BALADE EN AMÉRIQUE CENTRALE

Costa Rica

par Gervais D'Astous

Qui n’a pas rêvé du Costa Rica, véritable paradis du plein air, de ses montagnes, de ses volcans spectaculaires, de ses parcs nationaux si différents l’un de l’autre, qui font presque quinze pour cent de la superficie du pays, de sa faune ( le pays compte huit cent cinquante espèces d‘oiseaux), de ses plages vierges à perte de vue?

Dès la traversée de la frontière, nous constatons que le niveau de vie est beaucoup plus élevé que dans les autres pays que nous avons traversés.

 

 

 

 

 

Nous nous arrêtons à Liberia, d’où nous visitons les environs. Pour notre première visite, nous découvrons le «Parque Nacional Santa Rosa». L’un des plus visités, ce parc est l’hôte de l’hacienda Santa Rosa, qui marqua l’histoire du pays, et qui date du XV111e siècle. Ces propriétaires terriens vivaient dans le grand luxe.

 

 

 

 

 

 

Bien que difficile d’accès, deux heures pour négocier vingt km, le Parque Nacional Rincon de la Vieja vaut l’effort.  C’est notre premier contact avec la nature en folie. Nous voyons des fumerolles, un petit volcan en activité, des étangs ou l’eau bout comme dans une marmite, des bassins de boue bouillant à gros bouillons, des geysers, des chutes et une flore spectaculaire. Il est impératif des rester dans les sentiers qui sont très bien délimités. À une époque, le volcan Rincon de la Vieja crachait si souvent de la lave, qu’il servait de phare aux bateaux naviguant sur le Pacifique.

 

 

 

Notre prochaine destination: Samara. C’est la région qu’ont choisie de nombreux Québécois pour y installer leurs quartiers d’hiver. Les plages de la région sont magnifiques et très peu fréquentées. De Samara, nous visitons cette région que l’on nomme Guanacaste. Un jour, la rumeur courut que nous pouvions voir, la nuit, des tortues sur la plage du Refugio Nacional de Fauna Silvestre de Ostional, situé à environ cinquante km de Samara. Nous devons, pour nous y rendre, emprunter une route qui n’a de route que le nom. Nous devons traverser à gué cinq ou six rivières. Il vaudrait mieux conduire un quatre roues motrices. Nos efforts sont récompensés au centuple. Des milliers de tortues Ridley sortent de l’eau pour venir pondre et enfouir leurs œufs dans le sable chaud de la plage. C’est du jamais vu. Habituellement, si l’on est chanceux, il en sortira dix à douze par nuit. Des amis qui demeurent au Costa Rica depuis quinze ans, n’ont jamais eu la chance d'en apercevoir .
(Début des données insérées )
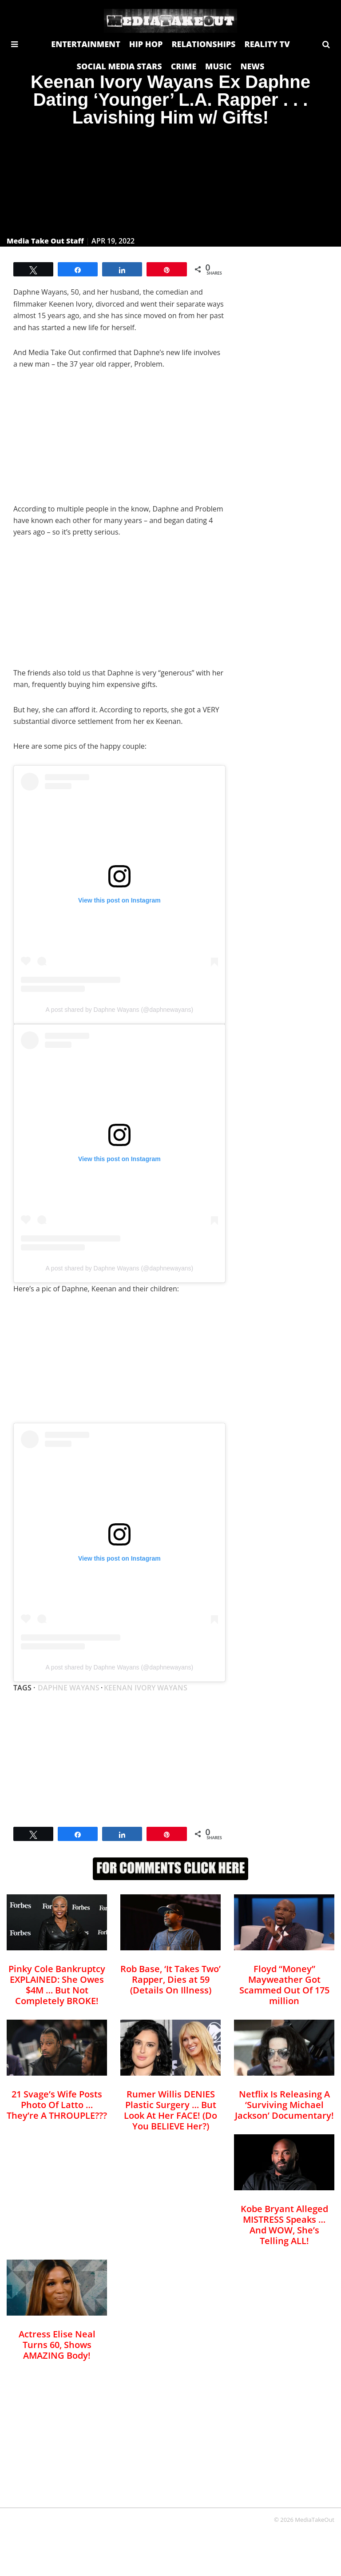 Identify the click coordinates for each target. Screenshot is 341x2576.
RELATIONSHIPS (203, 44)
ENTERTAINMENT (85, 44)
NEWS (252, 66)
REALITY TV (266, 44)
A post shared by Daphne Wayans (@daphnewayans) (119, 1009)
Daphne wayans (68, 1688)
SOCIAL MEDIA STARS (119, 66)
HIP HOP (146, 44)
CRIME (183, 66)
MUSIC (218, 66)
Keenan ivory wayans (145, 1688) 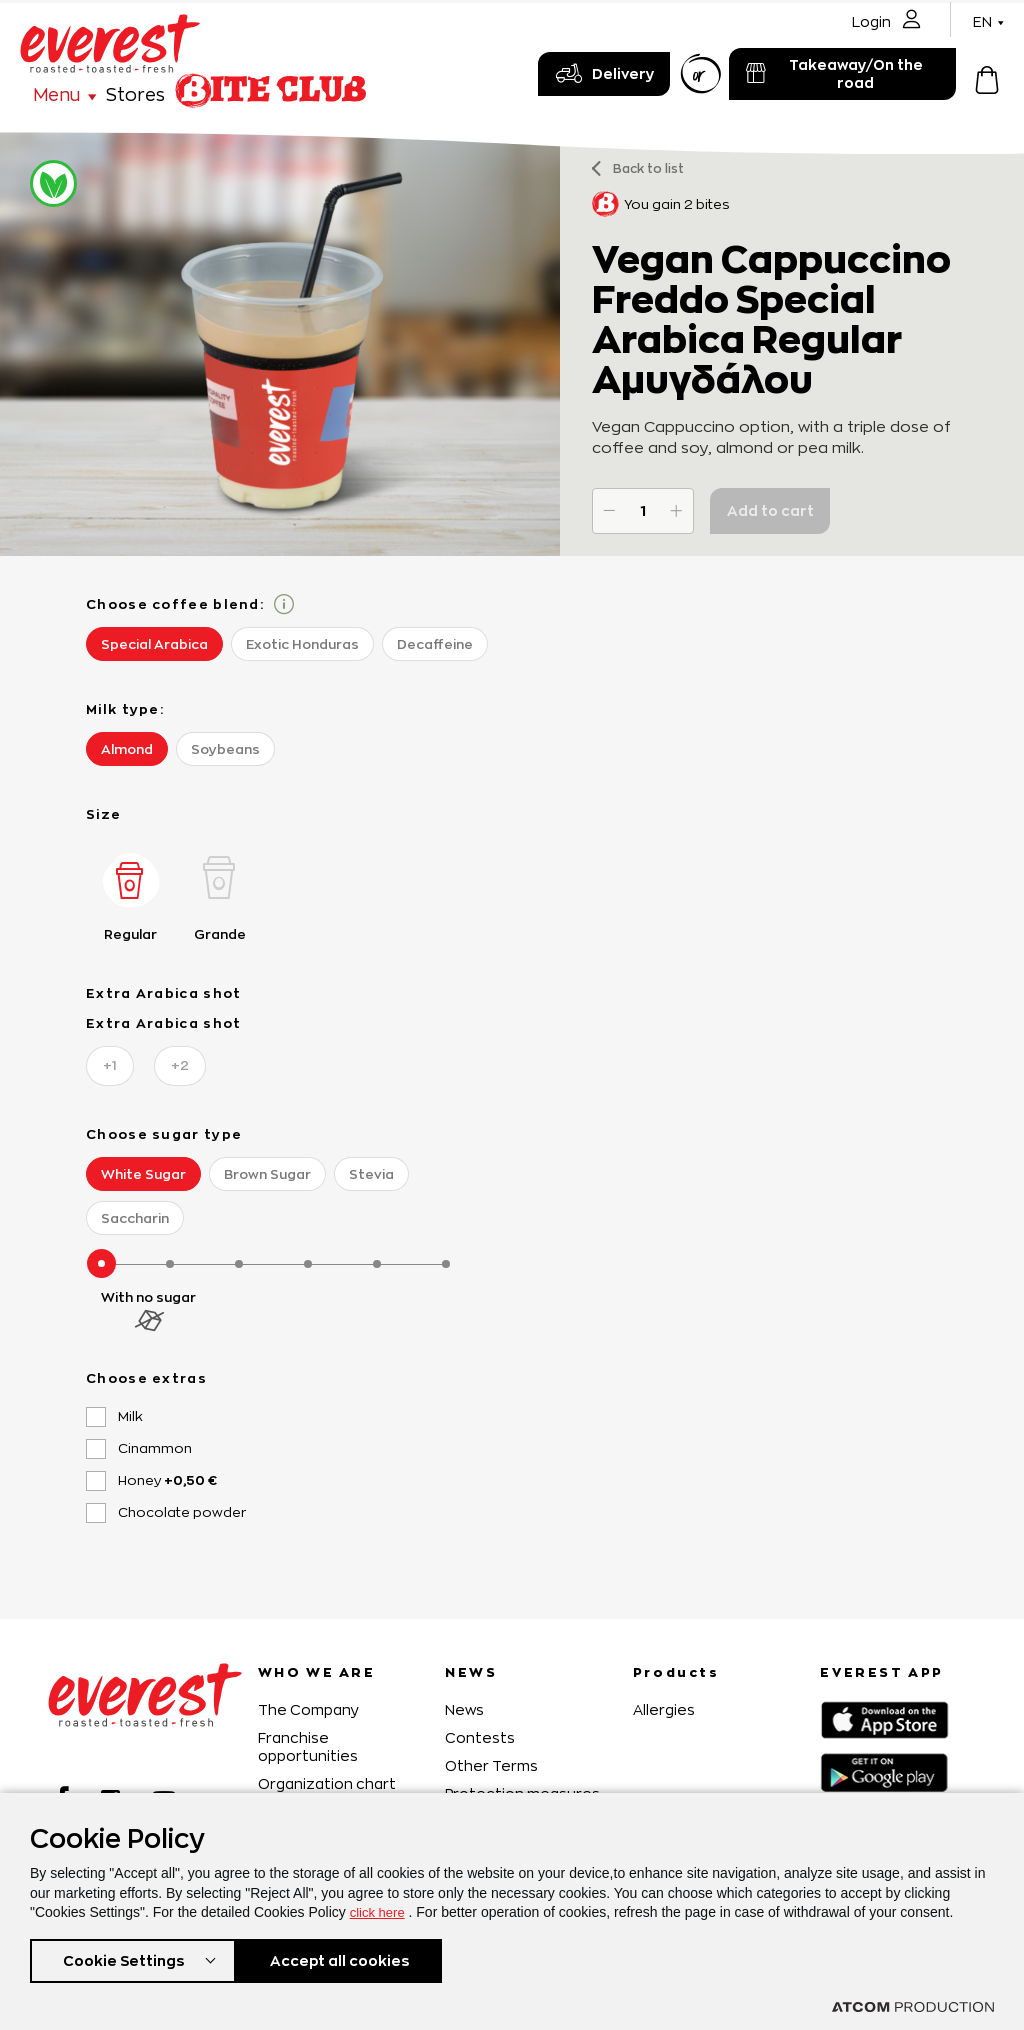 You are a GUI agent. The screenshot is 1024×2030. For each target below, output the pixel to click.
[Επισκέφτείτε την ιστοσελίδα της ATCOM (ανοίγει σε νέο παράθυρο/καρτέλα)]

Nous, nous rendons ensuite à Montezuma, à la pointe sud-est du Guanacaste, et à l’entrée du parc Cabo Blanco. Depuis les années soixante, Montezuma est l’endroit favori de tous les hippies, freaks et granolas de la planète. Une odeur acre flotte dans l’air dès le soleil couché. C’est l’endroit idéal pour y observer la jeune faune touristique.

Nous quittons tôt le matin afin de ne pas rater le traversier Puntarenas Paquera qui nous amènera de l’autre coté du golfe de Nicoya pour ensuite continuer notre route jusqu’à Esterillos Este, près de Jaco Beach et du Parque Nacional Manuel Antonio. Nous demeurons dans une auberge, propriété d’une famille québécoise. Au Costa Rica, vous pouvez demeurer dans des établissements tenus par des Québécois partout ou presque. Nous relaxons quelques jours sur la magnifique plage de l’auberge. Nous en profitons pour faire des randonnées dans les montagnes des environs. Les paysages, la flore ne cessent de nous épater. Une très mauvaise route de terre nous conduira, via Quepos, jusqu’à Playa Tortuga et Ojochal. Là encore, de nombreux Québécois ont élu domicile. Malgré la beauté des lieux et la gentillesse des gens, nous continuons notre route en faisant un détour vers San Vito dans le seul but d’admirer les paysages extraordinaires de la région.

 

Chemin faisant, nous faisons un arrêt à Palmar Sur pour admirer des boules de pierres précolombiennes, parfaitement sphériques, dont certaines ont plus de 4 pieds de diamètre. Personne ne sait comment elles ont été fabriquées ni par qui et pourquoi.

 

Il ne faut pas manquer de visiter le Wilson Botanical Garden de San Vito. Ce jardin botanique est reconnu par l’Unesco et il possède une collection de 700 types de palmiers, la plus vieille herbe de la planète. Plus de 3000 espèces de papillons virevoltent dans le jardin. C’est à voir sans faute.